Allerdings gleich nächstes Problem: Ich hatte zuerst bei der Installation der 1.4er die Browser-Plugins nicht mitinstalliert, sodass ich im Browser nicht zwischen der 1.4 und der 1.5 wählen konnte. Da ich nun keinen Schimmer hatte, wie man die ohne Neuinstallation nachinstallieren könnte, hab ich die 1.4er einfach mal schnell deinstalliert und neu installiert. Bei der Neuinstallation hieß es "Java VM läuft schon, muss erst beendet werden." Hab ich gemacht und losinstalliert. Läuft zwar nun alles auch, aber - nun erscheint das Plugin-Symbol nicht mehr, wenn ich ein Applet starte, weder im Firefox noch im IE.

http://www.java.com/de/download/help/javaconsole.xml



> Anzeigen der Java-Konsole für den Browser
> 
> Internet Explorer
> 
> ...



So einen Eintrag "Sun Java-Konsole" gibts in meinem Firefox unter "Extras" gar nicht.

Was ist da jetzt wieder schiefgelaufen? :lol:

Im Ordner bin von der 1.5er Version fand ich dann javacpl, mit dem ich die Konsole zwar wieder herbrachte, aber im Ordner der 1.4er gibts das nicht... Ich kann nun also im Browser nur mit der 1.4er testen, nicht aber mit der 1.4er, die ich gerne unterstützen würde.
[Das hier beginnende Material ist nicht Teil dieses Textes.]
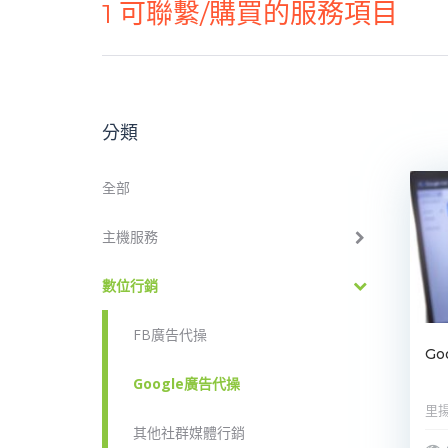
1
可聯繫/購買的服務項目
分類
全部
主機服務
數位行銷
FB廣告代操
Go
Google廣告代操
里
其他社群媒體行銷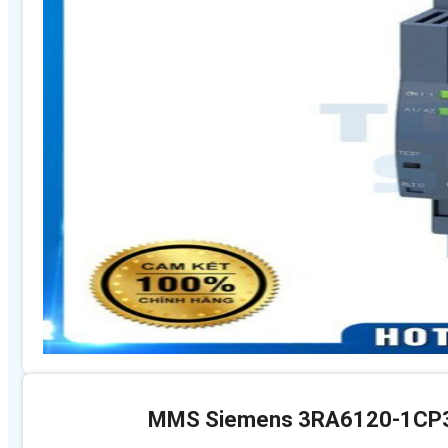
MMS Siemens 3RA6120-1CP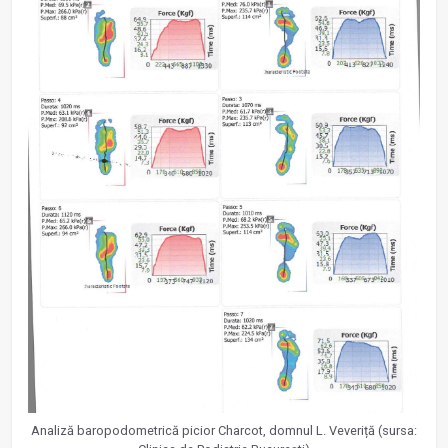
Analiză baropodometrică picior Charcot, domnul L. Veveriță (sursa: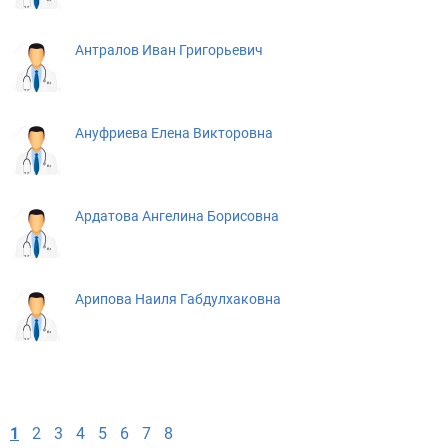
Антралов Иван Григорьевич
Ануфриева Елена Викторовна
Ардатова Ангелина Борисовна
Арипова Наиля Габдулхаковна
1
2
3
4
5
6
7
8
Was tun?


----------



## thE_29 (14. Jul 2006)

@byto: Glaube schon das es auch ohne 1.4er JVM geht, weil man Dinge auch mit -target 1.1 für die MSJVM kompilieren kann und ich habe sicher kein 1.1 oben ^^


----------



## byte (14. Jul 2006)

Hab erst kürzlich feststellen müssen, dass es nicht geht. Zumindest mit SE5 Compiler Level 1.4 kompiliert und dann auf 1.4er JRE ausgeführt => Unsupported Major Minor...


----------



## L-ectron-X (15. Jul 2006)

thE_29 hat gesagt.:
			
		

> @byto: Glaube schon das es auch ohne 1.4er JVM geht, weil man Dinge auch mit -target 1.1 für die MSJVM kompilieren kann und ich habe sicher kein 1.1 oben ^^


Geht nur bis einschließlich Java 1.4.2.


----------



## thE_29 (15. Jul 2006)

Aha...

Naja, ich kompiliere ja meistens nur mit 1.4.2..

Selten mache ich (beruflich) 1.5 Apps!


----------